Members plan on lobbying for better public transport, cycling infrastructure and safer, cleaner conditions for pedestrians.

They also want to see public buildings and homes, particularly of the most vulnerable in Preston, retrofitted with better insulation and green technologies like solar panels which will both reduce energy bills and lower a building’s carbon footprint.

Climate Action Preston will also focus on raising awareness locally of the problems caused by climate change and some of the practical solutions that everyone can get involved in.

They will look into holding events to engage the public such as film screenings, repair cafes and community gardening projects.

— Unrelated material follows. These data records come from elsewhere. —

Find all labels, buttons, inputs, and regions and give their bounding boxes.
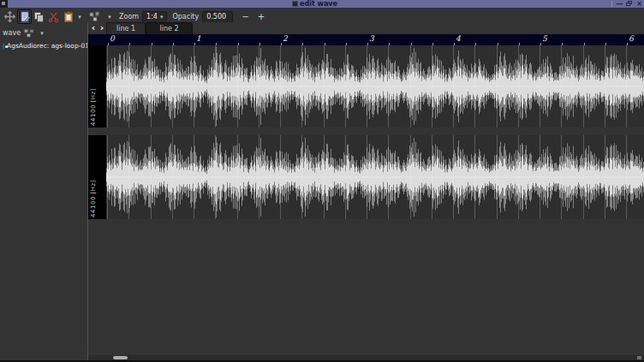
- window-controls-divider: [611, 1, 612, 7]
- wave-sidebar: wave ▾ AgsAudiorec: ags-loop-017: [0, 26, 87, 360]
- samplerate-strip-1: 44100 [Hz]: [88, 45, 106, 128]
- radio-dot: [5, 45, 8, 48]
- tool-grid-icon: [89, 11, 100, 22]
- samplerate-label-1: 44100 [Hz]: [90, 88, 97, 126]
- minimize-button[interactable]: —: [616, 0, 623, 8]
- paste-button[interactable]: [61, 9, 75, 24]
- cut-button[interactable]: [46, 9, 61, 24]
- position-cursor-icon: [4, 11, 15, 22]
- machine-dropdown-arrow[interactable]: ▾: [38, 30, 46, 37]
- position-cursor-button[interactable]: [3, 9, 17, 24]
- edit-tool-button[interactable]: [17, 9, 32, 24]
- machine-radio-row[interactable]: AgsAudiorec: ags-loop-017: [0, 41, 87, 50]
- samplerate-label-2: 44100 [Hz]: [90, 180, 97, 217]
- copy-icon: [33, 11, 45, 22]
- tab-line-1[interactable]: line 1: [106, 22, 146, 34]
- copy-button[interactable]: [32, 9, 46, 24]
- paste-dropdown-arrow[interactable]: ▾: [75, 14, 84, 21]
- scrollbar-grip[interactable]: [637, 356, 641, 359]
- machine-radio-selected[interactable]: [3, 43, 4, 50]
- waveform-canvas-1[interactable]: [106, 45, 644, 128]
- timeline-ruler: 0123456: [88, 34, 644, 45]
- waveform-area-1[interactable]: [106, 45, 644, 128]
- title-bar: edit wave — ×: [0, 0, 644, 8]
- edit-wave-window: edit wave — ×: [0, 0, 644, 362]
- maximize-icon-front: [626, 3, 630, 6]
- clipboard-icon: [63, 11, 74, 22]
- tabs-prev-button[interactable]: ‹: [89, 22, 98, 34]
- samplerate-strip-2: 44100 [Hz]: [88, 135, 106, 219]
- zoom-dropdown-arrow: ▾: [160, 14, 164, 21]
- zoom-label: Zoom: [119, 13, 139, 21]
- opacity-input[interactable]: 0.500: [202, 11, 233, 23]
- wave-editor: ‹ › line 1 line 2 0123456 44100 [Hz] 441…: [88, 22, 644, 360]
- tool-dropdown-arrow[interactable]: ▾: [105, 14, 114, 21]
- tabs-next-button[interactable]: ›: [98, 22, 106, 34]
- edit-pencil-icon: [20, 11, 30, 22]
- waveform-area-2[interactable]: [106, 135, 644, 219]
- opacity-decrement-button[interactable]: −: [242, 11, 248, 23]
- machine-selector-icon[interactable]: [24, 29, 34, 38]
- wave-panel-1: 44100 [Hz]: [88, 45, 644, 128]
- machine-label: AgsAudiorec: ags-loop-017: [7, 42, 93, 50]
- waveform-canvas-2[interactable]: [106, 135, 644, 219]
- desktop-corner-icon[interactable]: [0, 0, 8, 8]
- opacity-value: 0.500: [206, 13, 226, 21]
- window-title: edit wave: [300, 0, 337, 8]
- zoom-select[interactable]: 1:4 ▾: [142, 11, 167, 23]
- line-tab-bar: ‹ › line 1 line 2: [88, 22, 644, 34]
- opacity-increment-button[interactable]: +: [258, 11, 265, 23]
- scissors-icon: [48, 11, 59, 22]
- close-button[interactable]: ×: [636, 0, 642, 8]
- wave-panel-2: 44100 [Hz]: [88, 135, 644, 219]
- window-icon: [292, 1, 298, 7]
- maximize-button[interactable]: [626, 1, 633, 7]
- wave-section-label: wave: [3, 29, 21, 37]
- corner-glyph-icon: [2, 2, 5, 5]
- tab-line-2[interactable]: line 2: [146, 22, 193, 34]
- scrollbar-thumb[interactable]: [113, 356, 128, 359]
- opacity-label: Opacity: [172, 13, 199, 21]
- zoom-value: 1:4: [146, 13, 158, 21]
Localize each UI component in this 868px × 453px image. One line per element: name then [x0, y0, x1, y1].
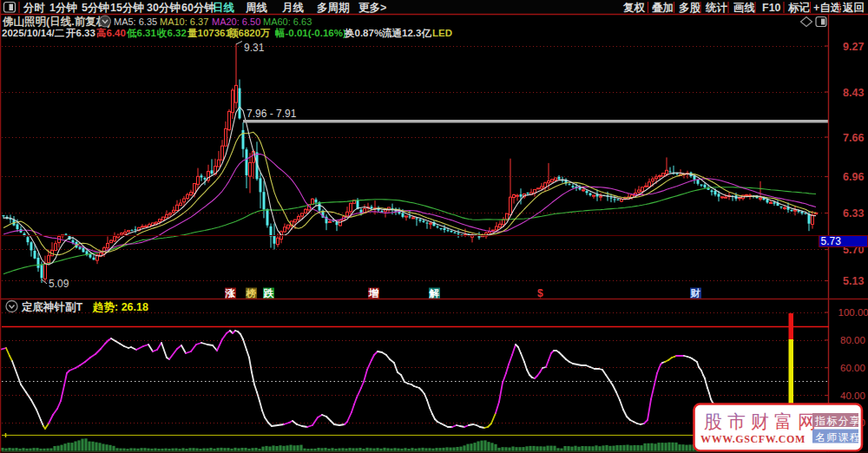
svg-text:7.66: 7.66 — [843, 132, 864, 144]
svg-text:15分钟: 15分钟 — [110, 2, 144, 14]
svg-text:标记: 标记 — [787, 1, 811, 14]
svg-text:60.00: 60.00 — [840, 363, 865, 373]
svg-text:MA60: 6.63: MA60: 6.63 — [263, 16, 312, 27]
svg-text:100.00: 100.00 — [838, 307, 868, 318]
svg-text:周线: 周线 — [245, 2, 268, 14]
svg-text:画线: 画线 — [733, 2, 756, 14]
svg-text:复权: 复权 — [622, 2, 646, 14]
svg-text:幅-0.01(-0.16%): 幅-0.01(-0.16%) — [274, 28, 346, 38]
svg-text:80.00: 80.00 — [840, 335, 865, 345]
svg-text:1分钟: 1分钟 — [49, 2, 77, 14]
svg-text:5.09: 5.09 — [49, 278, 69, 290]
svg-text:多周期: 多周期 — [317, 2, 350, 14]
svg-text:量107361: 量107361 — [187, 28, 231, 38]
svg-text:9.27: 9.27 — [843, 41, 864, 53]
svg-text:统计: 统计 — [705, 1, 728, 14]
svg-text:额6820万: 额6820万 — [227, 27, 271, 39]
svg-text:多股: 多股 — [679, 2, 702, 14]
svg-text:换0.87%: 换0.87% — [344, 28, 383, 38]
svg-text:日线: 日线 — [213, 2, 235, 14]
svg-text:8.43: 8.43 — [843, 87, 864, 99]
svg-text:指标分享: 指标分享 — [814, 415, 861, 427]
svg-text:定底神针副T: 定底神针副T — [21, 301, 83, 313]
svg-text:财: 财 — [690, 288, 701, 299]
svg-text:低6.31: 低6.31 — [126, 28, 156, 38]
svg-text:返回: 返回 — [842, 2, 865, 14]
svg-text:月线: 月线 — [281, 2, 305, 14]
svg-text:40.00: 40.00 — [840, 391, 865, 401]
svg-text:F10: F10 — [762, 2, 781, 14]
svg-text:7.96 - 7.91: 7.96 - 7.91 — [247, 108, 297, 120]
svg-text:+自选: +自选 — [813, 2, 842, 14]
svg-text:5.13: 5.13 — [843, 275, 864, 287]
svg-text:更多>: 更多> — [358, 2, 386, 14]
svg-text:名师课程: 名师课程 — [815, 431, 861, 443]
svg-text:跌: 跌 — [263, 288, 274, 299]
svg-text:6.33: 6.33 — [843, 207, 864, 220]
svg-text:WWW.GSCFW.COM: WWW.GSCFW.COM — [700, 433, 806, 445]
svg-text:涨: 涨 — [225, 288, 236, 299]
svg-text:佛山照明(日线.前复权): 佛山照明(日线.前复权) — [2, 16, 110, 28]
svg-text:5分钟: 5分钟 — [82, 2, 109, 14]
svg-text:9.31: 9.31 — [244, 42, 265, 54]
svg-text:MA10: 6.37: MA10: 6.37 — [160, 16, 208, 27]
svg-text:收6.32: 收6.32 — [156, 28, 187, 38]
svg-text:流通12.3亿: 流通12.3亿 — [382, 27, 431, 38]
svg-text:6.96: 6.96 — [843, 171, 864, 183]
svg-text:趋势: 26.18: 趋势: 26.18 — [92, 301, 148, 313]
svg-text:MA5: 6.35: MA5: 6.35 — [114, 16, 157, 27]
svg-text:30分钟: 30分钟 — [147, 2, 181, 14]
svg-text:5.73: 5.73 — [821, 235, 842, 247]
svg-text:开6.33: 开6.33 — [65, 28, 95, 38]
svg-text:股市财富网: 股市财富网 — [704, 411, 821, 431]
svg-text:分时: 分时 — [23, 2, 46, 14]
svg-text:榜: 榜 — [246, 288, 257, 299]
svg-text:LED: LED — [432, 28, 452, 38]
svg-text:解: 解 — [429, 288, 440, 299]
svg-text:$: $ — [537, 287, 543, 299]
svg-text:60分钟: 60分钟 — [181, 2, 215, 14]
svg-text:MA20: 6.50: MA20: 6.50 — [212, 16, 260, 27]
svg-text:高6.40: 高6.40 — [96, 28, 126, 38]
svg-text:2025/10/14/二: 2025/10/14/二 — [2, 28, 65, 38]
svg-text:叠加: 叠加 — [651, 2, 674, 14]
svg-text:增: 增 — [368, 288, 379, 299]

The group hopes to establish a cloth nappy library and campaign for schools in the area to have solar panels fitted.

Preston City Council (PCC), along with over 70 other local councils passed a Climate Emergency Motion in April 2019.

The document says: “Children in Preston will be in their teens and twenties in 11 years’ time. They deserve a liveable Preston. We must act now to ensure this.”

Sonia said: “The problems we’re experiencing with the environment is something that I have always been aware of but it’s only within the last few months that I’ve found out about the scale of the problem.

“The fact that I’m a mum is a huge motivation for me. We are always seeing the effects of the extreme weather but its my children who are going to experience the worst effects.

“By the time they are adults it will be too late to do anything about it.

“The city council has already declared a climate emergency and the next step is to actually figure out the practical things that we can do to reach net-zero-carbon by 2030.

“We want to mobilise local people who have the expertise to come and think about how they can help. We’re looking for ideas and ways people can help.

“We’ve got a 50-point action plan. PCC doesn’t have any control whatsoever on public transport, that’s Lancashire County Council so we also need to get them involved.

“We want to get local Government supporting renewable energy initiatives and not investing their money in fossil fuels.

“We need people with skills and expertise in renewable energy to help the councils out.

“We want to focus on three issues - transport, housing and educating people about climate change.

“With transport that means figuring out how to support buses, cycling and pedestrians. It’s just not safe to cycle for people in Preston.

“We want better insulation and solar panels for housing. Just doing that reduces our carbon footprint considerably. It will also mean that fuel bills come down so it will have a good effect on people experiencing fuel poverty.

“And on educating people about climate change we want to go into schools and get children involved.

“We hope to change people’s attitudes towards it. People still think it’s all a con or maybe they are scared because it’s a big scary problem.

“People do care and they want to know more and they want to help so that’s encouraging.”

Sonia says that getting involved in Climate Action Preston is a way of ensuring we help to safeguard the future for Preston’s younger generations.

The group is open to anybody interested in tackling climate change in Preston and seeks to be as representative of the local population as much as possible.